When it comes to the discussion of finance, takes a gentle touch and a respectful tone to facilitate a conversation. You can never have enough sensitivity when it comes to discussing the future of your ageing parent’s finances. The tact necessary for this discussion will stem from a supportive stance. It may be difficult to know when to initiate the conversation, however, it may be better to start the discussion earlier rather than later to set a foundation of trust before it becomes necessary. The following is a step-by-step guide on how to approach and navigate the conversation surrounding finances with your elderly parents.
Before the Conversation
Before the conversation, educating yourself around finances and what options are available for you and your elderly loved one will lead to a clearer conversation. It may be valuable to create an appointment with your bank or financial advisor before talking to your parents to educate yourself first.

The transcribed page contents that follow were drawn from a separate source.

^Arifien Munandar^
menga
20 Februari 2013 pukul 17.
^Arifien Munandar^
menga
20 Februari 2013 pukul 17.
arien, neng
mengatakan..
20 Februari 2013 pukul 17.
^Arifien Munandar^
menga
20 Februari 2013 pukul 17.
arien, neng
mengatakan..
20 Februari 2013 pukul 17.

By educating yourself and knowing your options, you will be able to present the information to your parents in a more concise and accessible manner. Make sure you have done this preliminary research because it will set up your conversation for success.

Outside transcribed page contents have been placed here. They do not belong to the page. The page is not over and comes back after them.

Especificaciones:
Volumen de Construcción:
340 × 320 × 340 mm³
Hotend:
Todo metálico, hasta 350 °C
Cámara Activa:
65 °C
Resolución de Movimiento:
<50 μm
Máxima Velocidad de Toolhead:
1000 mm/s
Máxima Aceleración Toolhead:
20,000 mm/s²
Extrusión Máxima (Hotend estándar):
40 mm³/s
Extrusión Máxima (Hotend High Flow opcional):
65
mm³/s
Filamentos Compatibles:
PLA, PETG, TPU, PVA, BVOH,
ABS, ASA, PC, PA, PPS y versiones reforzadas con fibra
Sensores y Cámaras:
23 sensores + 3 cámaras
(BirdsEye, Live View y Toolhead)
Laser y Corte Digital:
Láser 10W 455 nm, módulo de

This will be a long-term and ongoing conversation, so there is no need to rush the conversation along. Start by opening the topic up in a casual manner. If the family lives far away from you, then call before your next trip home. Centre the conversation around what you are thinking of your future financial plans rather than the pressure of them having to figure out the future of their financial plan.
Set the Tone
Start by creating a safe supportive space for your parents to discuss their finances and remain respectful and non-judgmental on their choices. Stay positive even if your parents seem hesitant or unsure. Present this as a means of making your life more manageable and exploring those options together. Let them know that you and perhaps their bank or financial advisor are available to help them when they need it.
Some families may be reluctant at first, this means you need to stay gentle but focused. Aim to accomplish at least one step at a time. Start by ensuring they know how to locate their main point of contact at the bank, who is their financial advisor and how they can get their financial documents.
Organization is key
Start by compiling an updated list of your family’s financial information. Thus, when they are ready to make decisions, you are ready to get started.

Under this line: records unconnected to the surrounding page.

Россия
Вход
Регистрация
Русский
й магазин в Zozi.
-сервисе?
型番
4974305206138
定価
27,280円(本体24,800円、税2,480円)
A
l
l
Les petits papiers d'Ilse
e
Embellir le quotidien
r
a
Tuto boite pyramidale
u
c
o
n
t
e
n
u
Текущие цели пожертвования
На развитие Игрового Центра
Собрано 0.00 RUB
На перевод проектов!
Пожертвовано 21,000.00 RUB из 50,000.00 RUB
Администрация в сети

- Important documentation: will, certificates, records, titles, financial accounts, debts, tax returns, and mortgages.
- List of important contact information
- All health insurance documentation
- Banking and safety deposit box location
- Expenses and salary
These are preliminary topics to bring up with your elderly loved ones. Further into the conversation and if they are comfortable and open to share you can ask them for their opinion on caregiving options. What do they see their twilight years looking like? What options are available now to support them and what options will need to be planned for the future? By explicitly discussing these topics you can arm your parents with the knowledge necessary to defend themselves against potential financial abuse. While these conversations can be complex and uncomfortable at the beginning, it is well worth the awkwardness to ensure a healthy and supportive transition for your parents into their retirement.